- PROBLEM DESCRIPTION
From the records below, pull each line that has "sociala".

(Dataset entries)
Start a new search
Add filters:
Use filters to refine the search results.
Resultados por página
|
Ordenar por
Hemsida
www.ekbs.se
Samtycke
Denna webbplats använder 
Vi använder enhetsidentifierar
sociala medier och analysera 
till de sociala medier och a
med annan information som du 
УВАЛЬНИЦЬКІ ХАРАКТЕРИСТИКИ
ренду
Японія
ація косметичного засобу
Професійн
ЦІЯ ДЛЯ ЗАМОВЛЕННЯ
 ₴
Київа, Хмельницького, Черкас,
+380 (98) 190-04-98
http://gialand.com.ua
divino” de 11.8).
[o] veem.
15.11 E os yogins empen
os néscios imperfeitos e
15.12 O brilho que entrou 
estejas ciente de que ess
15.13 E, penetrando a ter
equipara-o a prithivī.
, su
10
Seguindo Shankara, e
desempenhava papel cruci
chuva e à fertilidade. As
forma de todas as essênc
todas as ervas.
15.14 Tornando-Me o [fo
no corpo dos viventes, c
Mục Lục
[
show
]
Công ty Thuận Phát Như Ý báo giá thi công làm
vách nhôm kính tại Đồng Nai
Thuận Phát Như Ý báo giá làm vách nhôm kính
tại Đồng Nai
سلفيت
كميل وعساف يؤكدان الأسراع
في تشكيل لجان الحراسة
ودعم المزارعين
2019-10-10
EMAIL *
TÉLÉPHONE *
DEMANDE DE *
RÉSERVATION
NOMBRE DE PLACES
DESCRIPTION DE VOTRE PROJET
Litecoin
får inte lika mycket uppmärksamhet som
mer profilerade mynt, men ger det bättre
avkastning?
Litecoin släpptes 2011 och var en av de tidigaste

---

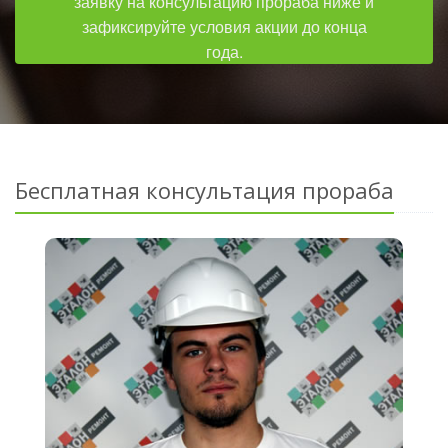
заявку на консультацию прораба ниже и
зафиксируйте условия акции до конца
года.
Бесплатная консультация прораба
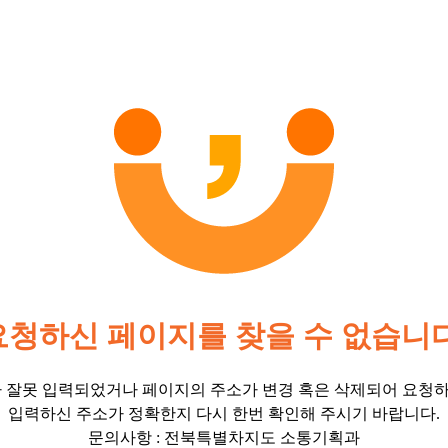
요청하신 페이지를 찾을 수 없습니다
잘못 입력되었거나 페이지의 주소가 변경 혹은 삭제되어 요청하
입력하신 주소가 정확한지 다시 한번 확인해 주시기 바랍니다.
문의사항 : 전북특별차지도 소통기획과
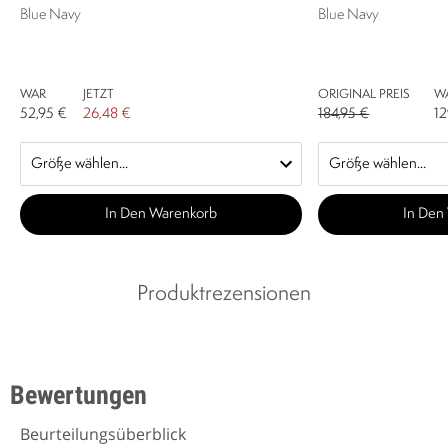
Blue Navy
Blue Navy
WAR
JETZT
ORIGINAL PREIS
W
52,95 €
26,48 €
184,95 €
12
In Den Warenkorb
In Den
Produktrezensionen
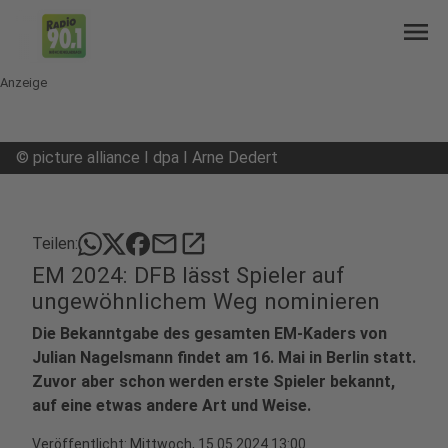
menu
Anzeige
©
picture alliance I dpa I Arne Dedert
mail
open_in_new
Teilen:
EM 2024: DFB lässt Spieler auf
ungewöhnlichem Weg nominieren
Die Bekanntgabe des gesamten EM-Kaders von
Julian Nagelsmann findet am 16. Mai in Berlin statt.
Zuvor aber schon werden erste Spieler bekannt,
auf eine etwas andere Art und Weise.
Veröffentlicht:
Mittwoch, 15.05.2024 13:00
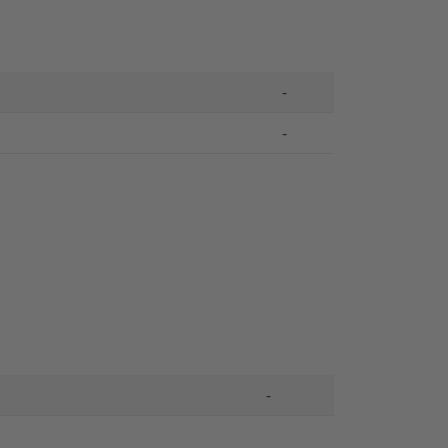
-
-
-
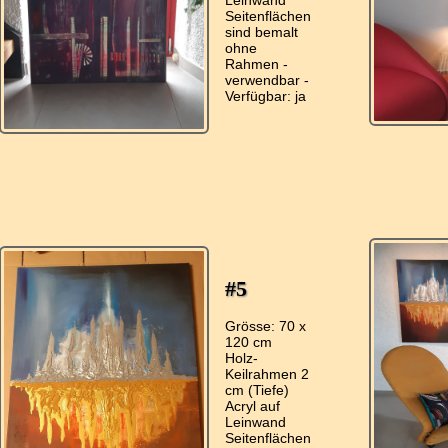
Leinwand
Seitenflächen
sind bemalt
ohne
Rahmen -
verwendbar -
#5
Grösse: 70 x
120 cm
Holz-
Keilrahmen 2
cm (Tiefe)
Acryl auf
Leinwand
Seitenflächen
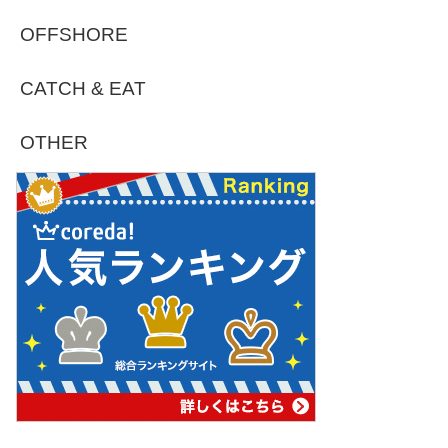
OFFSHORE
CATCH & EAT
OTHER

- SOLUTION
sociala medier och analysera 
till de sociala medier och a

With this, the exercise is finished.